§ YOUR ASSIGNMENT: I need the records below retyped exactly.

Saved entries

____

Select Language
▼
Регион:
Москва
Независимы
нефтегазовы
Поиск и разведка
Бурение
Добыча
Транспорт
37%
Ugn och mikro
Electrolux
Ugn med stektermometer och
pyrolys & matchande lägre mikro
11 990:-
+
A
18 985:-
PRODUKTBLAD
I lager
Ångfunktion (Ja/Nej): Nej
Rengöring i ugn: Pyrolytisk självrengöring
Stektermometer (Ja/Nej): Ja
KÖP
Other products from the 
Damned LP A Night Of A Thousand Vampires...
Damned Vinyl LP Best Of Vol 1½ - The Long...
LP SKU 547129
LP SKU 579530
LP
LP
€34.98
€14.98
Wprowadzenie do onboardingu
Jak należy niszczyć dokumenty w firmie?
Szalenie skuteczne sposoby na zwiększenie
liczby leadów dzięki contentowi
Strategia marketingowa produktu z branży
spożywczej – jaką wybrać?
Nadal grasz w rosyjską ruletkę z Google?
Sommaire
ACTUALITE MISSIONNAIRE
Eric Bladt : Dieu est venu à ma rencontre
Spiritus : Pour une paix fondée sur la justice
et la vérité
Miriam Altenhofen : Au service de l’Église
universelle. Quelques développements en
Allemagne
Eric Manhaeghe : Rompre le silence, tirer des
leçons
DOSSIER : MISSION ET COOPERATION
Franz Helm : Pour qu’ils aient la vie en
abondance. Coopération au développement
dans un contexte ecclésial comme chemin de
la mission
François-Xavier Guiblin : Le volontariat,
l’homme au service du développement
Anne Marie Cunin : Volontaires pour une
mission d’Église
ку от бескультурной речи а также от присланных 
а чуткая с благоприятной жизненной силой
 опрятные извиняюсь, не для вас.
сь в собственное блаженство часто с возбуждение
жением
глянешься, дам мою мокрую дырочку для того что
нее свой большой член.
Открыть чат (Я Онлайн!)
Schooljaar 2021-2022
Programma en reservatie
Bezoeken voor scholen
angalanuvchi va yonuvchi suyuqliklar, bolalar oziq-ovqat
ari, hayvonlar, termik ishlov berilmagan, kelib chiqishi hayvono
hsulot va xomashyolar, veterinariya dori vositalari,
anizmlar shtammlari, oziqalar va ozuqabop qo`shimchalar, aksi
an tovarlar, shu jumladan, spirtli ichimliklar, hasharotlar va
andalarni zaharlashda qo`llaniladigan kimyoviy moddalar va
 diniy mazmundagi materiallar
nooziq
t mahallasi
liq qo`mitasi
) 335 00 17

____

§ ANSWER SECTION:
Select Language
▼
Регион:
Москва
Независимы
нефтегазовы
Поиск и разведка
Бурение
Добыча
Транспорт
37%
Ugn och mikro
Electrolux
Ugn med stektermometer och
pyrolys & matchande lägre mikro
11 990:-
+
A
18 985:-
PRODUKTBLAD
I lager
Ångfunktion (Ja/Nej): Nej
Rengöring i ugn: Pyrolytisk självrengöring
Stektermometer (Ja/Nej): Ja
KÖP
Other products from the 
Damned LP A Night Of A Thousand Vampires...
Damned Vinyl LP Best Of Vol 1½ - The Long...
LP SKU 547129
LP SKU 579530
LP
LP
€34.98
€14.98
Wprowadzenie do onboardingu
Jak należy niszczyć dokumenty w firmie?
Szalenie skuteczne sposoby na zwiększenie
liczby leadów dzięki contentowi
Strategia marketingowa produktu z branży
spożywczej – jaką wybrać?
Nadal grasz w rosyjską ruletkę z Google?
Sommaire
ACTUALITE MISSIONNAIRE
Eric Bladt : Dieu est venu à ma rencontre
Spiritus : Pour une paix fondée sur la justice
et la vérité
Miriam Altenhofen : Au service de l’Église
universelle. Quelques développements en
Allemagne
Eric Manhaeghe : Rompre le silence, tirer des
leçons
DOSSIER : MISSION ET COOPERATION
Franz Helm : Pour qu’ils aient la vie en
abondance. Coopération au développement
dans un contexte ecclésial comme chemin de
la mission
François-Xavier Guiblin : Le volontariat,
l’homme au service du développement
Anne Marie Cunin : Volontaires pour une
mission d’Église
ку от бескультурной речи а также от присланных 
а чуткая с благоприятной жизненной силой
 опрятные извиняюсь, не для вас.
сь в собственное блаженство часто с возбуждение
жением
глянешься, дам мою мокрую дырочку для того что
нее свой большой член.
Открыть чат (Я Онлайн!)
Schooljaar 2021-2022
Programma en reservatie
Bezoeken voor scholen
angalanuvchi va yonuvchi suyuqliklar, bolalar oziq-ovqat
ari, hayvonlar, termik ishlov berilmagan, kelib chiqishi hayvono
hsulot va xomashyolar, veterinariya dori vositalari,
anizmlar shtammlari, oziqalar va ozuqabop qo`shimchalar, aksi
an tovarlar, shu jumladan, spirtli ichimliklar, hasharotlar va
andalarni zaharlashda qo`llaniladigan kimyoviy moddalar va
 diniy mazmundagi materiallar
nooziq
t mahallasi
liq qo`mitasi
) 335 00 17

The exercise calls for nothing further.